Extracted page text data:
- - -
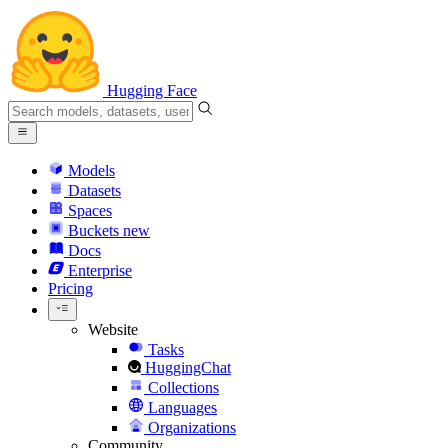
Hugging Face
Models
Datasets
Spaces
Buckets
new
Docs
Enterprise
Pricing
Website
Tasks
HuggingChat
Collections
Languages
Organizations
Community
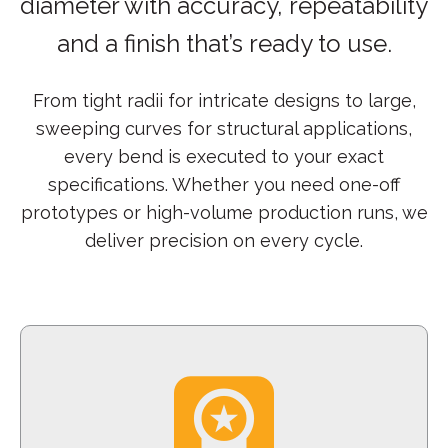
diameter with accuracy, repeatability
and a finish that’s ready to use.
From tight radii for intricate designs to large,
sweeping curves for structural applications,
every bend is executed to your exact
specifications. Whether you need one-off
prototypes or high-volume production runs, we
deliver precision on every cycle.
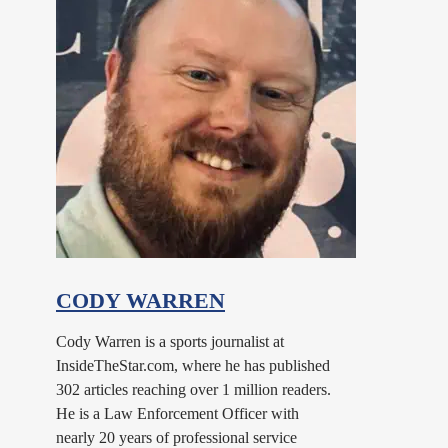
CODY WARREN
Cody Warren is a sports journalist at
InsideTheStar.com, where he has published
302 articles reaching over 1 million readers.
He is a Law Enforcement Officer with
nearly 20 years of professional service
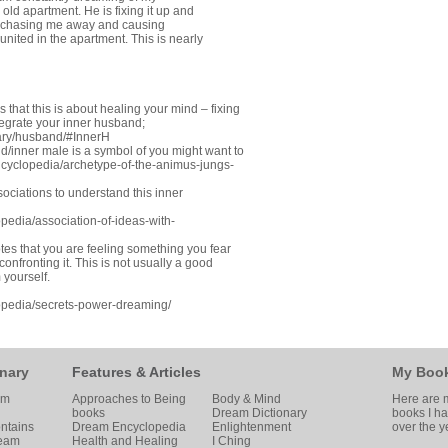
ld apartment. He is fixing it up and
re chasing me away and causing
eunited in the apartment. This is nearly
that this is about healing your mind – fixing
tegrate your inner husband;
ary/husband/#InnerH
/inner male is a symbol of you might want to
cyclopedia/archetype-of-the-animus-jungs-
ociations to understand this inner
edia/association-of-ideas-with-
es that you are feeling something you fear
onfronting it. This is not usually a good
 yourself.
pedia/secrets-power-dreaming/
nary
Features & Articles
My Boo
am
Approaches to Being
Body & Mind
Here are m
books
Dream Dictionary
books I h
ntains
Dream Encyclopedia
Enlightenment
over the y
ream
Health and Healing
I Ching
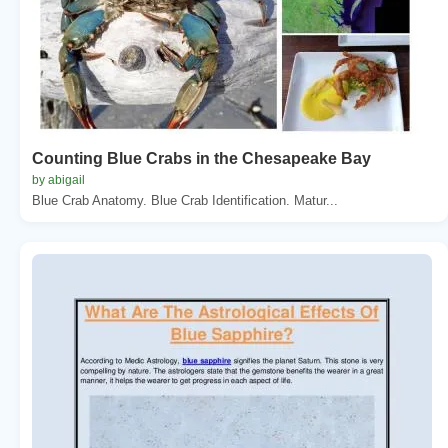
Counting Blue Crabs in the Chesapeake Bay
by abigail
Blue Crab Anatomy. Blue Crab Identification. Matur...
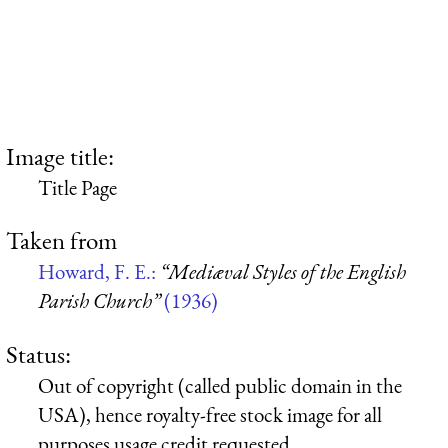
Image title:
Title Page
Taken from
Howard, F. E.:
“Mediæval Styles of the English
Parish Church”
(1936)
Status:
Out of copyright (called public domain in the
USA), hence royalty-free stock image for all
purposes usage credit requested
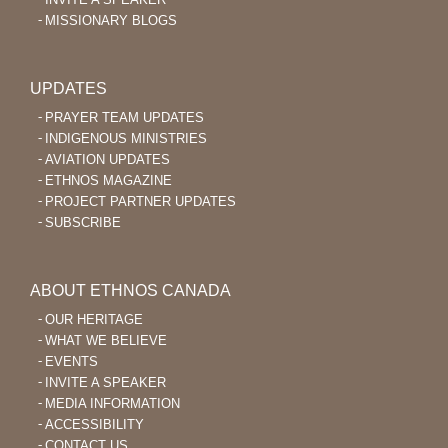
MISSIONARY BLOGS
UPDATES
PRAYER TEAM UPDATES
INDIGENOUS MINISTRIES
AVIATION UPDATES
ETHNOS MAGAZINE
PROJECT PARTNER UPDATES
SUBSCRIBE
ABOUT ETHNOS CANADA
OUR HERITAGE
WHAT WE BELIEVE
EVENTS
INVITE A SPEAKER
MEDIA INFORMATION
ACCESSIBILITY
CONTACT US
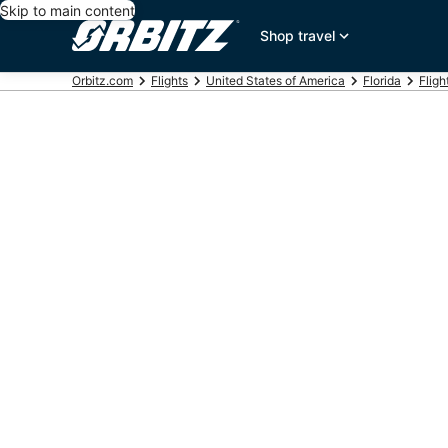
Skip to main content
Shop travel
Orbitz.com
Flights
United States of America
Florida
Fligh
- - -
Exercise directions
The lines of the records that contain the string "nearly" should be located and copied.

Result of the exercise
nearly 20 years of professional service
eunited in the apartment. This is nearly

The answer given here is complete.